[Opening PROVIDED ENTRIES section]
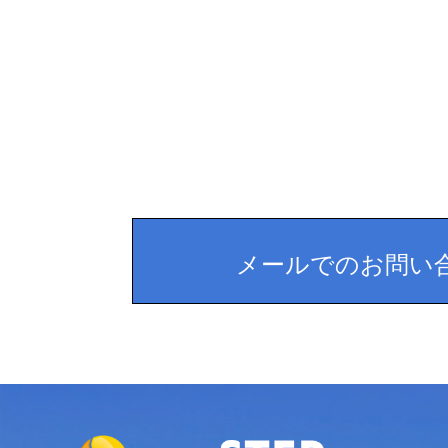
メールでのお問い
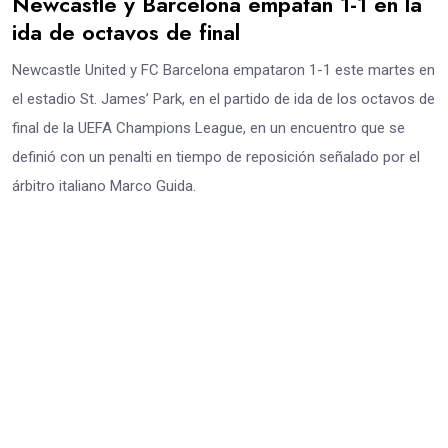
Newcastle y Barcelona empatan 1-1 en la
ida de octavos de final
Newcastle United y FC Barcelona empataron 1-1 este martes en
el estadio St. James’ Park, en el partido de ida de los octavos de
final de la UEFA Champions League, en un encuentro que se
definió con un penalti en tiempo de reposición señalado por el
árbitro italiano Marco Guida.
[Closing PROVIDED ENTRIES section]
[Opening PROVIDED ENTRIES section]
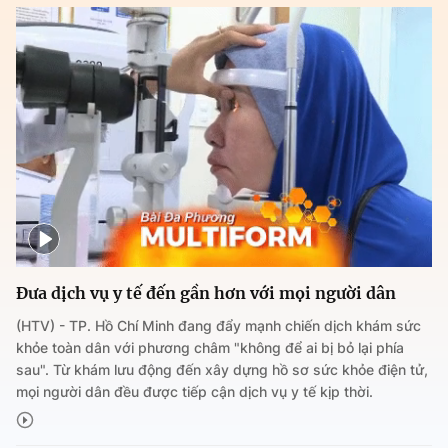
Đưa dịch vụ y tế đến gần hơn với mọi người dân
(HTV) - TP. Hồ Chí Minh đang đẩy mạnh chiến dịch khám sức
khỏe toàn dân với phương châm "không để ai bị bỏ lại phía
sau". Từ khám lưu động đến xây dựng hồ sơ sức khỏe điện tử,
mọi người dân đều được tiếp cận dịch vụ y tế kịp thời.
[Closing PROVIDED ENTRIES section]
BRIEF: Can you repeat, word for word, every line above from the one containing "Đưa dịch vụ" down to the one containing "mọi người dân đều", including both?

EXERCISE OUTPUT:
Đưa dịch vụ y tế đến gần hơn với mọi người dân
(HTV) - TP. Hồ Chí Minh đang đẩy mạnh chiến dịch khám sức
khỏe toàn dân với phương châm "không để ai bị bỏ lại phía
sau". Từ khám lưu động đến xây dựng hồ sơ sức khỏe điện tử,
mọi người dân đều được tiếp cận dịch vụ y tế kịp thời.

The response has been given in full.